Di mestiere raccoglieva ferro e altri metalli. Soldi in cambio non ne dava, ma potevi scegliere un oggetto tra gli scarti che prendeva da altri “clienti”.

Aveva un piccolo trabiccolo a tre ruote che riusciva a caricare come un Tir. Nessuno si chiese mai dove fosse il deposito di tanta ricchezza gettata dai buoni borghesi. Solo io, che ne scrivo, mi sono preso la briga di immaginare il capolinea delle sue fatiche quotidiane. So che si tratta di una baracca abusiva, opportunamente collocata nella più estrema periferia. Era lì che lo stracciarolo smontava gli elettrodomestici pezzo a pezzo, ordinandoli per tipo di metallo; il rame di qua, il ferro in mezzo, l'alluminio fuori della tettoia, che tanto non arrugginisce. Qualche pezzo curioso lo serbava per sé, dentro la baracca. Si sa mai che potesse servire.

Ovvio che, giorno dopo giorno, non rimanesse poi posto per nuove cianfrusaglie. Che farne allora? Prese gli oggetti più strani e iniziò a metterli insieme. Voleva costruire la macchina perfetta. A metà dell'opera però dovette fermarsi. Non aveva idea di come continuare. Men che meno, riusciva a indovinare l'uso futuro di quell'enorme ammasso di ferraglia.

Era talmente ossessionato dalla sua costruzione da sognarla talvolta, in certe notti agitate che gli rimanevano appiccicate addosso fino al mattino dopo. Questo era male e gli faceva rimpiangere i bei sonni profondi che faceva prima. Perciò decise di sbarazzarsi del macchinario.

Ma, prima che potesse dar corso alla sua drastica decisione, gli apparve un diavolo rosso e nero, verso le tre del mattino. Reggeva con entrambe le mani un foglio ingiallito, sul quale era scarabocchiato un disegno. Era la sua macchina, completata da numerosi meccanismi.

Quel giorno non fece il solito giro per dedicarsi al marchingegno. Temeva di dimenticare qualche particolare importante, se non ci avesse posto mano subito. Alla fine era notte fonda, schiacciò l'unico pulsante di quel dispositivo incomprensibile e attese che succedesse qualcosa.
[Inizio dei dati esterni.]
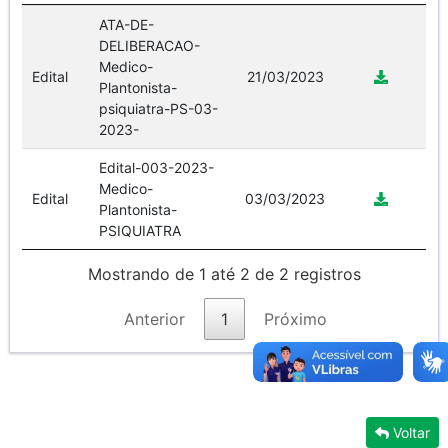
ATA-DE-
DELIBERACAO-
Medico-
Edital
21/03/2023
Plantonista-
psiquiatra-PS-03-
2023-
Edital-003-2023-
Medico-
Edital
03/03/2023
Plantonista-
PSIQUIATRA
Mostrando de 1 até 2 de 2 registros
Anterior
1
Próximo
Voltar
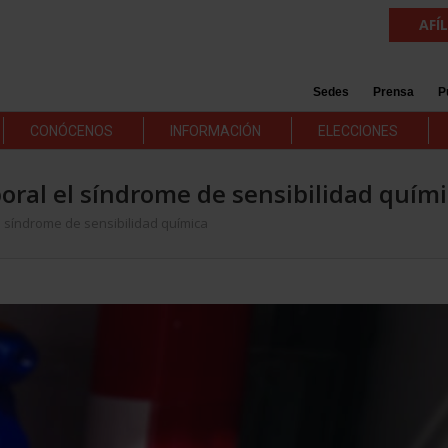
AFÍ
Sedes
Prensa
P
CONÓCENOS
INFORMACIÓN
ELECCIONES
oral el síndrome de sensibilidad quím
 síndrome de sensibilidad química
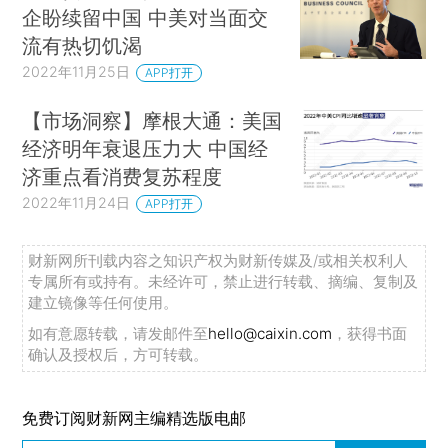
企盼续留中国 中美对当面交
流有热切饥渴
2022年11月25日
APP打开
【市场洞察】摩根大通：美国
经济明年衰退压力大 中国经
济重点看消费复苏程度
2022年11月24日
APP打开
财新网所刊载内容之知识产权为财新传媒及/或相关权利人
专属所有或持有。未经许可，禁止进行转载、摘编、复制及
建立镜像等任何使用。
如有意愿转载，请发邮件至
hello@caixin.com
，获得书面
确认及授权后，方可转载。
免费订阅财新网主编精选版电邮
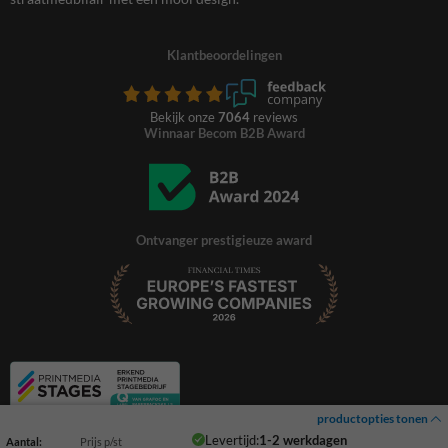
Klantbeoordelingen
Bekijk onze
7064
reviews
Winnaar Becom B2B Award
Ontvanger prestigieuze award
productopties tonen
Levertijd:
1-2 werkdagen
Aantal:
Prijs p/st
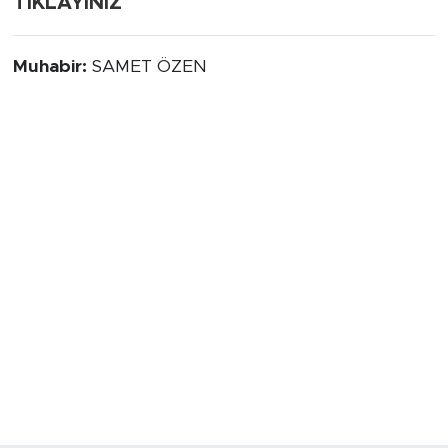
TIKLAYINIZ
Muhabir:
SAMET ÖZEN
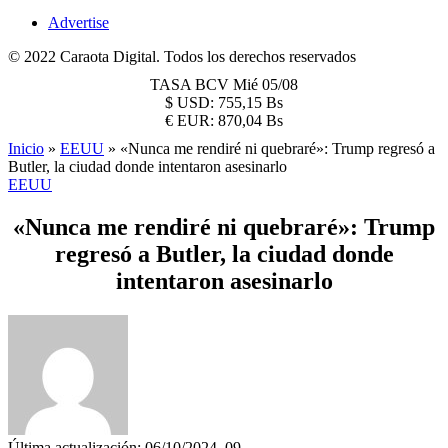
Advertise
© 2022 Caraota Digital. Todos los derechos reservados
TASA BCV
Mié 05/08
$
USD:
755,15 Bs
€
EUR:
870,04 Bs
Inicio
»
EEUU
»
«Nunca me rendiré ni quebraré»: Trump regresó a
Butler, la ciudad donde intentaron asesinarlo
EEUU
«Nunca me rendiré ni quebraré»: Trump
regresó a Butler, la ciudad donde
intentaron asesinarlo
Última actualización: 06/10/2024, 09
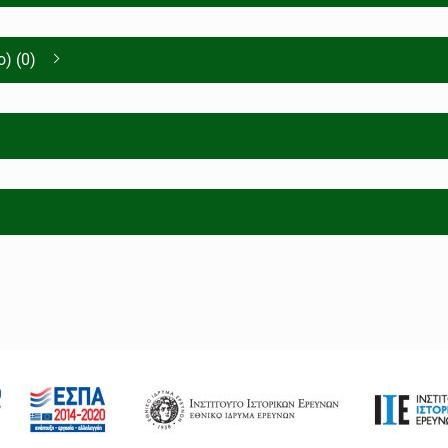
) (0)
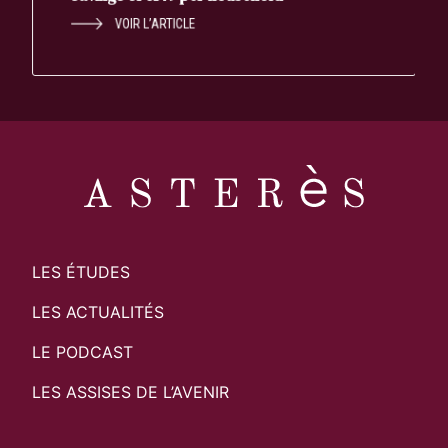
VOIR L’ARTICLE
LES ÉTUDES
LES ACTUALITÉS
LE PODCAST
LES ASSISES DE L’AVENIR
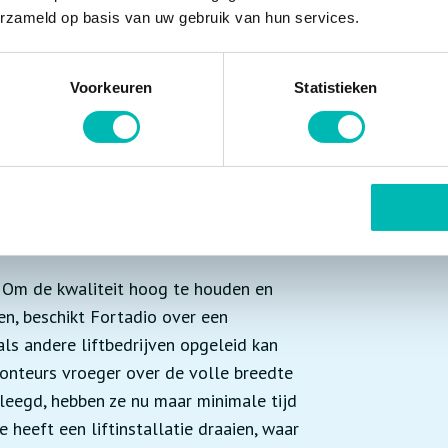
erzameld op basis van uw gebruik van hun services.
 om groter te worden en meer mensen
 ”
Voorkeuren
Statistieken
tiseringsproces, voordat er wordt
ben ook een ERP-pakket opgezet,
k de liftinstallaties zetten. Inmiddels
tale planbord nog toegevoegd worden.”
. Om de kwaliteit hoog te houden en
en, beschikt Fortadio over een
ls andere liftbedrijven opgeleid kan
monteurs vroeger over de volle breedte
eegd, hebben ze nu maar minimale tijd
 heeft een liftinstallatie draaien, waar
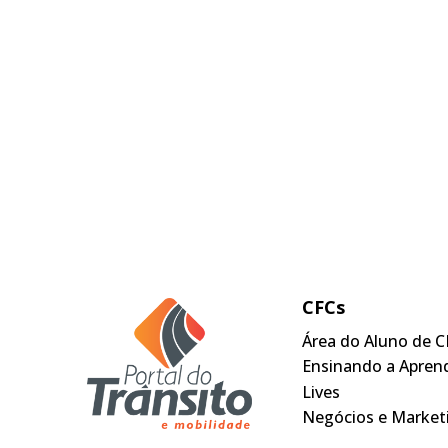
CFCs
Área do Aluno de C
Ensinando a Apren
Lives
Negócios e Market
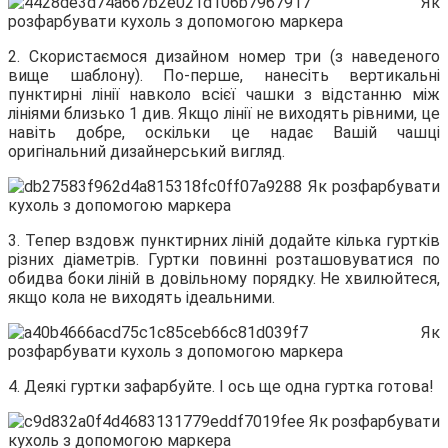
2. Скористаємося дизайном номер три (з наведеного
вище шаблону). По-перше, нанесіть вертикальні
пунктирні лінії навколо всієї чашки з відстанню між
лініями близько 1 див. Якщо лінії не виходять рівними, це
навіть добре, оскільки це надає Вашій чашці
оригінальний дизайнерський вигляд.
3. Тепер вздовж пунктирних ліній додайте кілька гуртків
різних діаметрів. Гуртки повинні розташовуватися по
обидва боки ліній в довільному порядку. Не хвилюйтеся,
якщо кола не виходять ідеальними.
4. Деякі гуртки зафарбуйте. І ось ще одна гуртка готова!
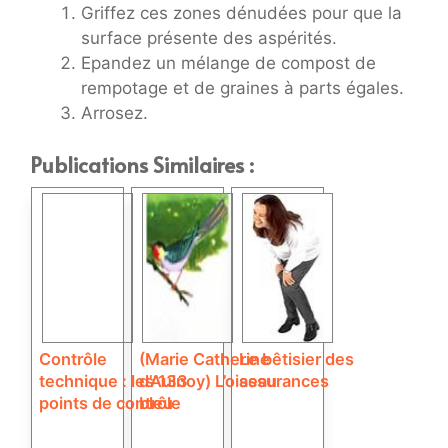
Griffez ces zones dénudées pour que la
surface présente des aspérités.
Epandez un mélange de compost de
rempotage et de graines à parts égales.
Arrosez.
Publications Similaires :
Contrôle
(Marie Catherine
Le bêtisier des
technique : les 133
d’Aulnoy) L’oiseau
assurances
points de contrôle
bleu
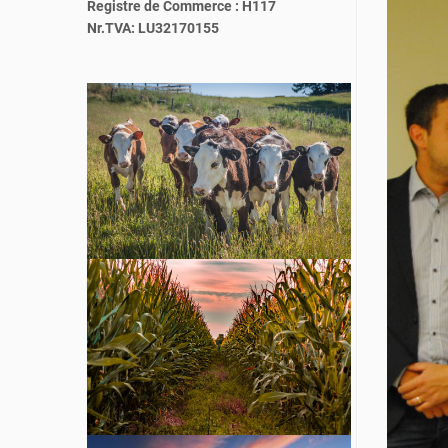
Registre de Commerce : H117
Nr.TVA: LU32170155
Lì per lì non accadde nulla e si stava già dando del pazzo visionario, quando gli ingranaggi si misero finalmente in moto.

Adesso la baracca è ricoperta dalla vite selvatica. Si vede che è disabitata da molti anni. Il suo padrone è a zonzo, non per il mondo, ma per il tempo. Ho trovato le sue tracce in un documento datato 27 gennaio 1197. Ogni tanto mi chiedo se gli piace girovagare anche nel futuro, ma non ho modo di saperlo. Oltre questo presente non riesco ad andare.